Reality – Sundre Style

SundreSometimes, life has a way of slapping you in the face. In our business, one would think that the world revolves around Twitter, Facebook and Google. Normally, the digital world consumes a large part of my day. But I came face to face with what is reality for many people in the world.

I spent this weekend in Sundre. If you’ve never heard of Sundre, don’t worry, You’re not alone. Sundre is 2500 hardy souls that live on the edge of the foothills in Alberta, Canada. This is about as cowboy as it gets. Stetsons, Levis (the real Levis, deep blue with no fading, artificial holes or other city slicker crap) and cowboy boots. All the parking lots are full of North American trucks and every radio station (it seems) plays country music – deep rooted country full of twang and steel guitars. My dad (the reason for my visit, but I’ll get to that in a bit) was listening to some country show on the radio that consisted of some ancient announcer going on endlessly about the “honest deals” to be found at the local farm implement dealer, punctuated occasionally by a Hank Williams or Conway Twitty song. At one point, he started talking about an upcoming community event in Hanna (which is even smaller that Sundre) and threw in the tidbit that Hanna is the home town of the “boys of Nickleback.” Hearing this old codger talk about Chad Kroeger and a rock band seemed as out of place as a Prius in the Sundre Curling Rink parking lot.

Sundre is the town I grew up in.  And this weekend, I went back home because my dad just had hip replacement surgery and my mom broke her right arm. This is throwing a severe wrench into the day-to-day workings of my parent’s home. So I went to lend a hand, as well as a pair of mobile legs. The things I usually blog about never seemed further away. The role of Twitter or Facebook in defining our new social bonds didn’t come up in any of the conversations I'[ve had in the last 72 hours. Not once did the market share split of Google and Bing encroach upon my consciousness. My reality involved walkers, slings, several talks about recycling (this has become my dad’s passion) trips to grocery stores and hospital waiting rooms, cleaning out compost pails and cooking up enough food to last Mom and Dad for a week or two.

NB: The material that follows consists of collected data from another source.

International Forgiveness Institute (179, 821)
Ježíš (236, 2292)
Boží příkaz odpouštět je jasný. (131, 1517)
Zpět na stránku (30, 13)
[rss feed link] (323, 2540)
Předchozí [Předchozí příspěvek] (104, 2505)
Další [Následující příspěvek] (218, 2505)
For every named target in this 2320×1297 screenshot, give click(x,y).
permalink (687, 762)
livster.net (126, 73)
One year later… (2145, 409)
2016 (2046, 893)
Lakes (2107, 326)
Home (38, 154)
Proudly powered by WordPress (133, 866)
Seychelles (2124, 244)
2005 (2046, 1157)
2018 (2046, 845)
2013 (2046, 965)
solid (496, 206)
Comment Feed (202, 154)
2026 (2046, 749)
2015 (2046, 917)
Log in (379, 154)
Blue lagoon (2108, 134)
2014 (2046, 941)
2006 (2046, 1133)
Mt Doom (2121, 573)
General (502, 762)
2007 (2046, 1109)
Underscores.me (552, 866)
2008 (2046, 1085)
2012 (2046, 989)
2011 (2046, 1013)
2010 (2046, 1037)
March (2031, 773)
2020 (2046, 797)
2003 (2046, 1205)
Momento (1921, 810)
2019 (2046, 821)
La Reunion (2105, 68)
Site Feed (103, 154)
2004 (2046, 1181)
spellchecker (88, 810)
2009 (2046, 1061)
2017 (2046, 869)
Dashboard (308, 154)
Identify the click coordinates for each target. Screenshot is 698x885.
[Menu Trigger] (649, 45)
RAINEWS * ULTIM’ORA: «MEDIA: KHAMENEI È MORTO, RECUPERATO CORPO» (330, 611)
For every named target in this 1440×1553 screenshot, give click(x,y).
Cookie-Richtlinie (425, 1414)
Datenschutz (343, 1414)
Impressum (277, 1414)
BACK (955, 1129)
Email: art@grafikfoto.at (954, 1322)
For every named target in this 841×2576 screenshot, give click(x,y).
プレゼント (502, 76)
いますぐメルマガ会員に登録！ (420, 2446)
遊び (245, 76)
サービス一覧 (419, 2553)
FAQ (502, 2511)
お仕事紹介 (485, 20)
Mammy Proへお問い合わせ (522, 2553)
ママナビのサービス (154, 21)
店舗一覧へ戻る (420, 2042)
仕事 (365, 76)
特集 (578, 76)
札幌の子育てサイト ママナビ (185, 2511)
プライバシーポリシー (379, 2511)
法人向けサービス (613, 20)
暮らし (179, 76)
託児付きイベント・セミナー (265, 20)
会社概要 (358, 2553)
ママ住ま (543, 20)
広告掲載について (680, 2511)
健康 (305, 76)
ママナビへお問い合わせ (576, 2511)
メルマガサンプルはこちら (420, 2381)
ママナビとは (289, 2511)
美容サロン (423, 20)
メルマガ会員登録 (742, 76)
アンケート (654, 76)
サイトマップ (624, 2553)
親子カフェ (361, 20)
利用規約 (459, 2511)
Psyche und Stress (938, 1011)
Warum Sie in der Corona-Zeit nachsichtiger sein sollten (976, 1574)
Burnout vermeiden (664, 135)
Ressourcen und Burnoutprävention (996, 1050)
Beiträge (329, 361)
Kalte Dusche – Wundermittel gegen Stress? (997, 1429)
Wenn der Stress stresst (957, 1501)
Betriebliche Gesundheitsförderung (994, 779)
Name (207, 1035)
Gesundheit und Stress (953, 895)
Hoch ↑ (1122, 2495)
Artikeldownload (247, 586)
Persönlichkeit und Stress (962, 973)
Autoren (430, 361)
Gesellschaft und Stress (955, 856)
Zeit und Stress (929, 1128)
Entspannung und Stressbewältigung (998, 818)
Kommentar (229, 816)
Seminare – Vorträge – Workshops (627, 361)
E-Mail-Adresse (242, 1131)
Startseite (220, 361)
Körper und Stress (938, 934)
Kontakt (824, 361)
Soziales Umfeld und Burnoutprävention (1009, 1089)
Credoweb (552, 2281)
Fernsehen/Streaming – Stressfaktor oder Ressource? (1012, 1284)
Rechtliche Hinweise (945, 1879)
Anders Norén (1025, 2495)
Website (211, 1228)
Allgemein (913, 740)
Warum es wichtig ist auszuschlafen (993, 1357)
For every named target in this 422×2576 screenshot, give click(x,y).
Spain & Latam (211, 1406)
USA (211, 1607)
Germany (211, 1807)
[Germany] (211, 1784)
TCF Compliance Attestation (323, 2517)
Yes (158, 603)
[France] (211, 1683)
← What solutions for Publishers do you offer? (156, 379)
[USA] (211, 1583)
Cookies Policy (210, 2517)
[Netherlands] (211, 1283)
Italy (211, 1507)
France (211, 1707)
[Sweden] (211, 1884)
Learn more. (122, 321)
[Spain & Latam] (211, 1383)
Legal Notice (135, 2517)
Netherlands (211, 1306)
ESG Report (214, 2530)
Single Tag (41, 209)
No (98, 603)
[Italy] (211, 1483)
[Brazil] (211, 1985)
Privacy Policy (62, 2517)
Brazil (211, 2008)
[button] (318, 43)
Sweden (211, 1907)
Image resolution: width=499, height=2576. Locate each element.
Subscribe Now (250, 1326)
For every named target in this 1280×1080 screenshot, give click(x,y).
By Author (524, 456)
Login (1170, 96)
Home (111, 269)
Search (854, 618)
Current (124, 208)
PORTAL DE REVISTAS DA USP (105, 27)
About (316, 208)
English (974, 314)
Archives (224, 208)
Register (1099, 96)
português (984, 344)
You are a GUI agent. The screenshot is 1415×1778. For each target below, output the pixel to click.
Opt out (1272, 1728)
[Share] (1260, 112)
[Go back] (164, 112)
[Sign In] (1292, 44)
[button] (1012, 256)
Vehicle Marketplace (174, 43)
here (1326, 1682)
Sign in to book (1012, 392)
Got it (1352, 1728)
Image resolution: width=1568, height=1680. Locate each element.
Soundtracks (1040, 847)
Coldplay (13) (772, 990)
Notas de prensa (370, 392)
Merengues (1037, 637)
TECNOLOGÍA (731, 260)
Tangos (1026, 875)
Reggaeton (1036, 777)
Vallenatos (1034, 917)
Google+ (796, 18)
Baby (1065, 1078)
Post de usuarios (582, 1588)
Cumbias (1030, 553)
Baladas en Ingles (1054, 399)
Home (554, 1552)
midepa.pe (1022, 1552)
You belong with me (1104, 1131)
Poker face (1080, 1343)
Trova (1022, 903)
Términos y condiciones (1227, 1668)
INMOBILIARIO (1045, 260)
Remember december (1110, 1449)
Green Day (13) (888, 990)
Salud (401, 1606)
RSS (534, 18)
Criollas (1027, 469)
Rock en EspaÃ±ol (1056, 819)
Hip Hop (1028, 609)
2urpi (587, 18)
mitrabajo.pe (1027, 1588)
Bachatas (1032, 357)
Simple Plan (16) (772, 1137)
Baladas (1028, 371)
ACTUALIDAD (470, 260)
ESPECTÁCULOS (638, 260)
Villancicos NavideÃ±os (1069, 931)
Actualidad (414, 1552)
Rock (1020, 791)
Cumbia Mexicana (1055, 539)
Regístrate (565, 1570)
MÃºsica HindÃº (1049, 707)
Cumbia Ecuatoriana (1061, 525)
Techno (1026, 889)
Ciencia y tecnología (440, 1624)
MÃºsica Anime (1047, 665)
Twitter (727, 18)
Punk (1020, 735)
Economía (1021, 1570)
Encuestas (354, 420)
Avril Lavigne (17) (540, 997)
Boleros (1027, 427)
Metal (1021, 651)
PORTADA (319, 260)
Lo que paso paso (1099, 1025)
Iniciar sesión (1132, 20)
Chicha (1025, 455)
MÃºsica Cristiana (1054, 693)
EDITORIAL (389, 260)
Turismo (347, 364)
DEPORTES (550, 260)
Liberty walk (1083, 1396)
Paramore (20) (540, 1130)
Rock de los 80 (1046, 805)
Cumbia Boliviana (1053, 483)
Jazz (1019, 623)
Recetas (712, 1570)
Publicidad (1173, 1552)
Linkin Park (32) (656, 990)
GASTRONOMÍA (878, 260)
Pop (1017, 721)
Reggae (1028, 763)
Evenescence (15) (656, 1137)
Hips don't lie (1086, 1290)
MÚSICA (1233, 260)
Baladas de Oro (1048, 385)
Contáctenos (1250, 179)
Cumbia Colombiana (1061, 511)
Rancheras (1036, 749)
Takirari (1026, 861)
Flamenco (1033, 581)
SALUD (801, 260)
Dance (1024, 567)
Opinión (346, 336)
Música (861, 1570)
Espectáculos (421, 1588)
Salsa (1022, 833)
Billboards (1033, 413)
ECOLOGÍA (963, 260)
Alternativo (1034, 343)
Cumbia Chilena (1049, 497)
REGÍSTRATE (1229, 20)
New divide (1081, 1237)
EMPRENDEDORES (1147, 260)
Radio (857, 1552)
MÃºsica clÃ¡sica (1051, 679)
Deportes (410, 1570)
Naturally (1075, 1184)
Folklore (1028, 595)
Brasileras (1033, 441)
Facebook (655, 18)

Still, the weekend was not without its charm. I was amazed during both my trips to the local grocery store (which, in a small town, is the original social network) when they insisted on carrying my bags out to my car. And I was equally astounded when on a quick trip into a liquor store to pick up a bottle of wine, the sole employee behind the till asked me to wait “just a minute” while she ran to the back of the store. Within arms reach there were at least 60 bottles of alcohol and the door was two steps away, with not a pair of watchful eyes in sight. Trust seems to run thicker in the country.

But even in Sundre, the digital revolution is being felt. High on my list of to-do’s for the weekend was getting their computer working (after a trip to Radio Shack) so they could check email. And I had to borrow a few hard back chairs with arms (borrow being a relative term, I just went to the meeting hall at the church and helped myself – they’ll make their way back eventually) for my dad so he could have three “stations” set up where he’ll be spending a good part of the next 6 weeks of recovery: one was in the corner of the front room, next to the window, so he can read his magazines and keep a watchful eye on the street, one at the table for eating, and one at the computer in the office, so he can play solitaire and check out the odd website. It may not be Ad:Tech or SES, but in Sundre, this is pretty revolutionary.